Researchers at the University of California, San Francisco, have created a drug that selectively targets a cancer-driving mutation known as K-Ras G12D, which is linked to nearly half of pancreatic cancer cases. The study outlining these findings appears in Nature Chemical Biology.
Pancreatic cancer remains less common than several other cancers, yet its treatment options are often limited. To address this gap in knowledge, scientists conducted extensive experiments in mice and developed a prototype therapy that inhibits the K-Ras G12D mutation, a major contributor to pancreatic cancer in a large share of patients.
It is noted that K-Ras mutations are highly prevalent in pancreatic tumors, appearing in about 90% of cases. Roughly half of these mutations are the G12D variant, which emerges from a single amino acid substitution. This small change—glycine being replaced by aspartate—distinguishes the carcinogenic protein from its healthy counterpart and helps drive tumor growth.

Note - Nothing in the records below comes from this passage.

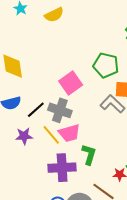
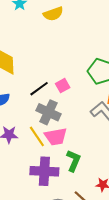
pink square: (71, 83) -> (63, 86), size x0.6
black line: (36, 110) -> (39, 89), moved

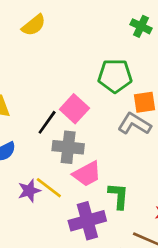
pink square: (63, 86) -> (74, 109), size x1.5
yellow line: (37, 136) -> (49, 188), moved

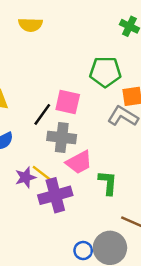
yellow semicircle: (34, 25) -> (30, 25), turned 40
pink square: (74, 109) -> (68, 102), turned -30
purple cross: (87, 221) -> (55, 195), moved

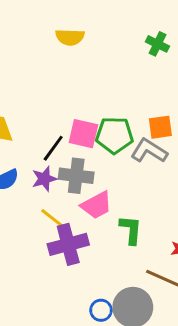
yellow semicircle: (30, 25) -> (70, 37), moved
green pentagon: (105, 72) -> (115, 135), moved
purple star: (26, 177) -> (44, 179), moved

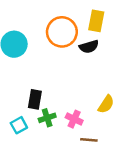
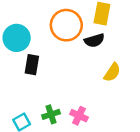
black rectangle: (35, 99) -> (32, 65), moved
yellow semicircle: (106, 104) -> (112, 72), moved

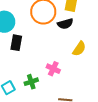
pink cross: (79, 116) -> (53, 69), moved

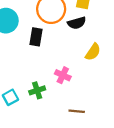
black rectangle: (16, 43) -> (36, 37), moved

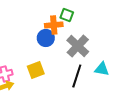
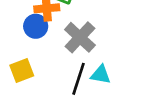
cyan triangle: (102, 69) -> (101, 75), moved

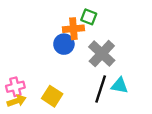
yellow square: (22, 71) -> (52, 96), moved, turned -36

Researchers emphasize that only a handful of drugs worldwide can differentiate between cancer-associated aspartate and normal glycine, and then act solely on tumor cells without harming healthy tissue. The new drug binds to and envelops the aspartate-containing protein while sparing the normal glycine-containing proteins. In tests with mice carrying G12D-positive pancreatic tumors, treatment with the compound significantly slowed tumor progression.
Efforts are now focused on strengthening the molecule so it remains effective within the human body. The study’s authors indicate that, based on these results, clinical testing of new pancreatic cancer therapies could begin within two to three years, advancing the potential for targeted, mutation-specific treatments.
It is also noted that itching can sometimes be an indicator of pancreatic dysfunction, underscoring the importance of recognizing symptoms early and seeking medical evaluation when appropriate.